> Exercise directions:
Transcribe each record word for word. Skip the images.

______

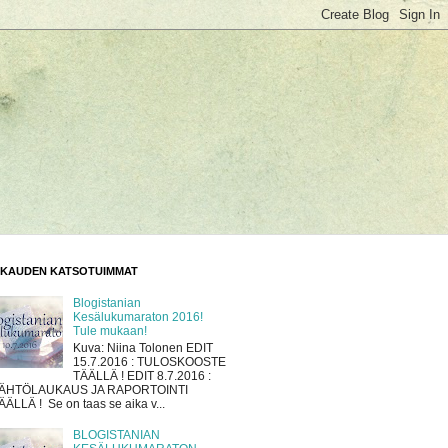
KAUDEN KATSOTUIMMAT
Blogistanian
Kesälukumaraton 2016!
Tule mukaan!
Kuva: Niina Tolonen EDIT
15.7.2016 : TULOSKOOSTE
TÄÄLLÄ ! EDIT 8.7.2016 :
ÄHTÖLAUKAUS JA RAPORTOINTI
ÄÄLLÄ ! Se on taas se aika v...
BLOGISTANIAN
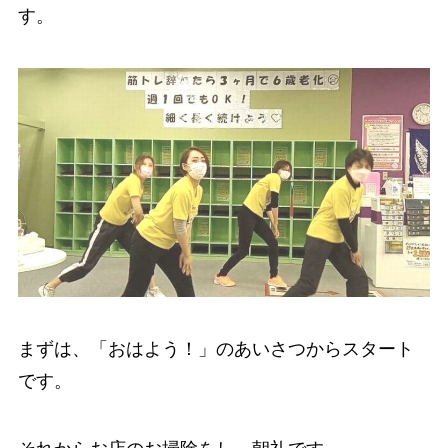
す。
まずは、「おはよう！」のあいさつからスタート
です。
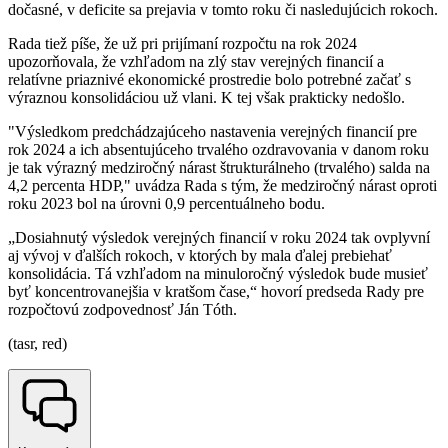
dočasné, v deficite sa prejavia v tomto roku či nasledujúcich rokoch.
Rada tiež píše, že už pri prijímaní rozpočtu na rok 2024
upozorňovala, že vzhľadom na zlý stav verejných financií a
relatívne priaznivé ekonomické prostredie bolo potrebné začať s
výraznou konsolidáciou už vlani. K tej však prakticky nedošlo.
"Výsledkom predchádzajúceho nastavenia verejných financií pre
rok 2024 a ich absentujúceho trvalého ozdravovania v danom roku
je tak výrazný medziročný nárast štrukturálneho (trvalého) salda na
4,2 percenta HDP," uvádza Rada s tým, že medziročný nárast oproti
roku 2023 bol na úrovni 0,9 percentuálneho bodu.
„Dosiahnutý výsledok verejných financií v roku 2024 tak ovplyvní
aj vývoj v ďalších rokoch, v ktorých by mala ďalej prebiehať
konsolidácia. Tá vzhľadom na minuloročný výsledok bude musieť
byť koncentrovanejšia v kratšom čase,“ hovorí predseda Rady pre
rozpočtovú zodpovednosť Ján Tóth.
(tasr, red)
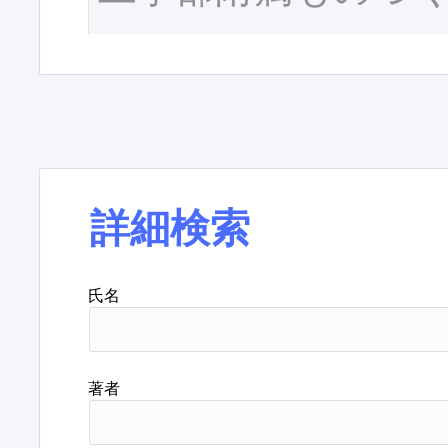
詳細検索
氏名
著者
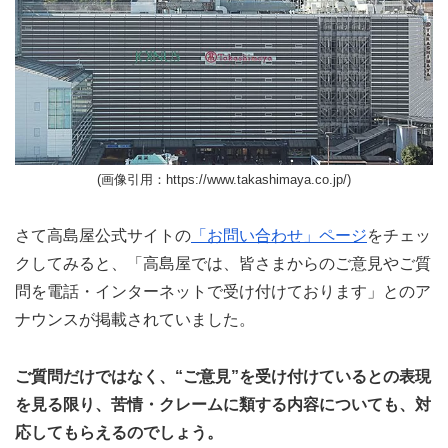
(画像引用：https://www.takashimaya.co.jp/)
さて高島屋公式サイトの
「お問い合わせ」ページ
をチェッ
クしてみると、「高島屋では、皆さまからのご意見やご質
問を電話・インターネットで受け付けております」とのア
ナウンスが掲載されていました。
ご質問だけではなく、“ご意見”を受け付けているとの表現
を見る限り、苦情・クレームに類する内容についても、対
応してもらえるのでしょう。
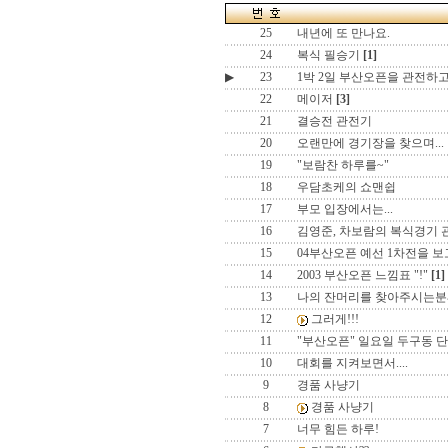
25
내년에 또 만나요.
24
복식 필승기
[1]
▶
23
1박 2일 부산오픈을 관전하고
22
메이저
[3]
21
결승전 관전기
20
오랜만에 경기장을 찾으며...
19
"보람찬 하루를~"
18
우담초케의 쇼맨쉽
17
부모 입장에서는...
16
김영준, 차보람의 복식경기 
15
04부산오픈 예선 1차전을 보
14
2003 부산오픈 느낌표 "!"
[1]
13
나의 잔머리를 찾아주시는분
12
그러게!!!
11
"부산오픈" 일요일 두구동 
10
대회를 지켜보면서....
9
경품 사냥기
8
경품 사냥기
7
너무 힘든 하루!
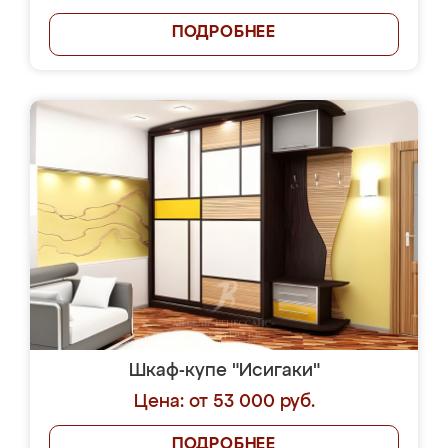
ПОДРОБНЕЕ
Шкаф-купе "Исигаки"
Цена: от 53 000 руб.
ПОДРОБНЕЕ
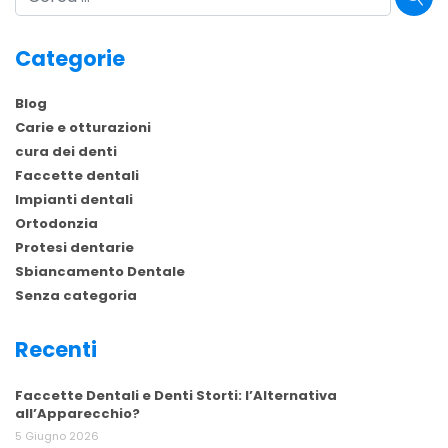
Categorie
Blog
Carie e otturazioni
cura dei denti
Faccette dentali
Impianti dentali
Ortodonzia
Protesi dentarie
Sbiancamento Dentale
Senza categoria
Recenti
Faccette Dentali e Denti Storti: l’Alternativa
all’Apparecchio?
5 Giugno 2026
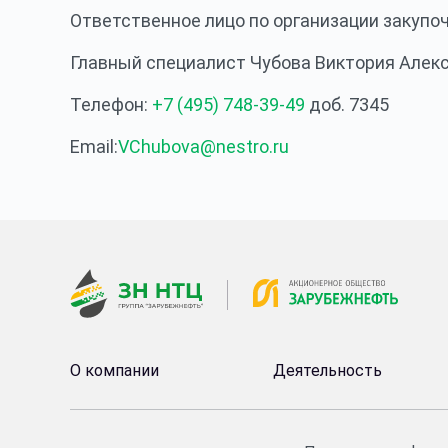
Ответственное лицо по организации закупо
Главный специалист Чубова Виктория Алек
Телефон:
+7 (495) 748-39-49
доб. 7345
Email:
VChubova@nestro.ru
О компании
Деятельность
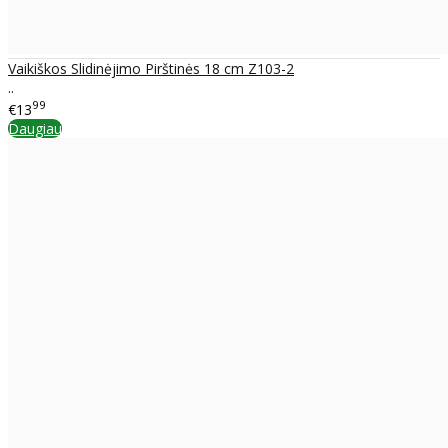
Vaikiškos Slidinėjimo Pirštinės 18 cm Z103-2
..
99
€13
Daugiau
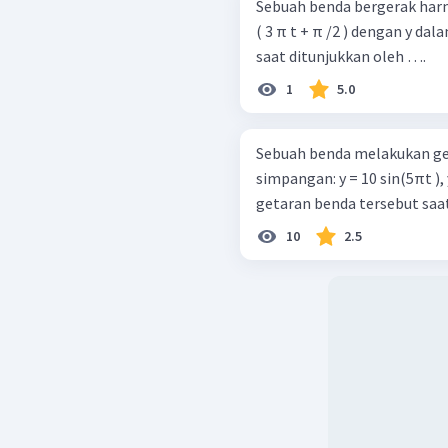
Sebuah benda bergerak har
( 3 π t + π /2 ) dengan y da
saat ditunjukkan oleh ….
1
5.0
Sebuah benda melakukan g
simpangan: y = 10 sin⁡(5πt 
getaran benda tersebut saat 
10
2.5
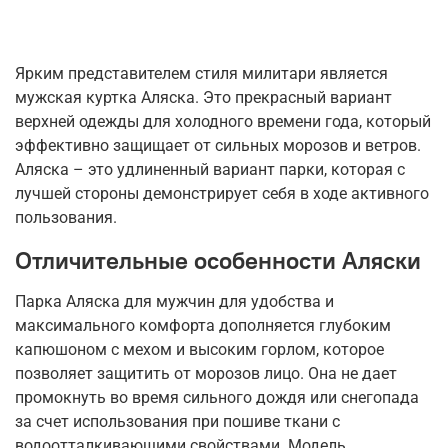
Ярким представителем стиля милитари является
мужская куртка Аляска. Это прекрасный вариант
верхней одежды для холодного времени года, который
эффективно защищает от сильных морозов и ветров.
Аляска – это удлиненный вариант парки, которая с
лучшей стороны демонстрирует себя в ходе активного
пользования.
Отличительные особенности Аляски
Парка Аляска для мужчин для удобства и
максимального комфорта дополняется глубоким
капюшоном с мехом и высоким горлом, которое
позволяет защитить от морозов лицо. Она не дает
промокнуть во время сильного дождя или снегопада
за счет использования при пошиве ткани с
водоотталкивающими свойствами. Модель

______

> Solution to the problem:
KAUDEN KATSOTUIMMAT
Blogistanian
Kesälukumaraton 2016!
Tule mukaan!
Kuva: Niina Tolonen EDIT
15.7.2016 : TULOSKOOSTE
TÄÄLLÄ ! EDIT 8.7.2016 :
ÄHTÖLAUKAUS JA RAPORTOINTI
ÄÄLLÄ ! Se on taas se aika v...
BLOGISTANIAN
す。
まずは、「おはよう！」のあいさつからスタート
です。
dočasné, v deficite sa prejavia v tomto roku či nasledujúcich rokoch.
Rada tiež píše, že už pri prijímaní rozpočtu na rok 2024
upozorňovala, že vzhľadom na zlý stav verejných financií a
relatívne priaznivé ekonomické prostredie bolo potrebné začať s
výraznou konsolidáciou už vlani. K tej však prakticky nedošlo.
"Výsledkom predchádzajúceho nastavenia verejných financií pre
rok 2024 a ich absentujúceho trvalého ozdravovania v danom roku
je tak výrazný medziročný nárast štrukturálneho (trvalého) salda na
4,2 percenta HDP," uvádza Rada s tým, že medziročný nárast oproti
roku 2023 bol na úrovni 0,9 percentuálneho bodu.
„Dosiahnutý výsledok verejných financií v roku 2024 tak ovplyvní
aj vývoj v ďalších rokoch, v ktorých by mala ďalej prebiehať
konsolidácia. Tá vzhľadom na minuloročný výsledok bude musieť
byť koncentrovanejšia v kratšom čase,“ hovorí predseda Rady pre
rozpočtovú zodpovednosť Ján Tóth.
(tasr, red)
詳細検索
氏名
著者
(画像引用：https://www.takashimaya.co.jp/)
さて高島屋公式サイトの
「お問い合わせ」ページ
をチェッ
クしてみると、「高島屋では、皆さまからのご意見やご質
問を電話・インターネットで受け付けております」とのア
ナウンスが掲載されていました。
ご質問だけではなく、“ご意見”を受け付けているとの表現
を見る限り、苦情・クレームに類する内容についても、対
応してもらえるのでしょう。
25
내년에 또 만나요.
24
복식 필승기
[1]
▶
23
1박 2일 부산오픈을 관전하고
22
메이저
[3]
21
결승전 관전기
20
오랜만에 경기장을 찾으며...
19
"보람찬 하루를~"
18
우담초케의 쇼맨쉽
17
부모 입장에서는...
16
김영준, 차보람의 복식경기 
15
04부산오픈 예선 1차전을 보
14
2003 부산오픈 느낌표 "!"
[1]
13
나의 잔머리를 찾아주시는분
12
그러게!!!
11
"부산오픈" 일요일 두구동 
10
대회를 지켜보면서....
9
경품 사냥기
8
경품 사냥기
7
너무 힘든 하루!
ПОДРОБНЕЕ
Шкаф-купе "Исигаки"
Цена: от 53 000 руб.
ПОДРОБНЕЕ
Categorie
Blog
Carie e otturazioni
cura dei denti
Faccette dentali
Impianti dentali
Ortodonzia
Protesi dentarie
Sbiancamento Dentale
Senza categoria
Recenti
Faccette Dentali e Denti Storti: l’Alternativa
all’Apparecchio?
5 Giugno 2026
Ответственное лицо по организации закупо
Главный специалист Чубова Виктория Алек
Телефон:
+7 (495) 748-39-49
доб. 7345
Email:
VChubova@nestro.ru
О компании
Деятельность
Vaikiškos Slidinėjimo Pirštinės 18 cm Z103-2
..
99
€13
Daugiau
Sebuah benda bergerak har
( 3 π t + π /2 ) dengan y da
saat ditunjukkan oleh ….
1
5.0
Sebuah benda melakukan g
simpangan: y = 10 sin⁡(5πt 
getaran benda tersebut saat 
10
2.5
Ярким представителем стиля милитари является
мужская куртка Аляска. Это прекрасный вариант
верхней одежды для холодного времени года, который
эффективно защищает от сильных морозов и ветров.
Аляска – это удлиненный вариант парки, которая с
лучшей стороны демонстрирует себя в ходе активного
пользования.
Отличительные особенности Аляски
Парка Аляска для мужчин для удобства и
максимального комфорта дополняется глубоким
капюшоном с мехом и высоким горлом, которое
позволяет защитить от морозов лицо. Она не дает
промокнуть во время сильного дождя или снегопада
за счет использования при пошиве ткани с
водоотталкивающими свойствами. Модель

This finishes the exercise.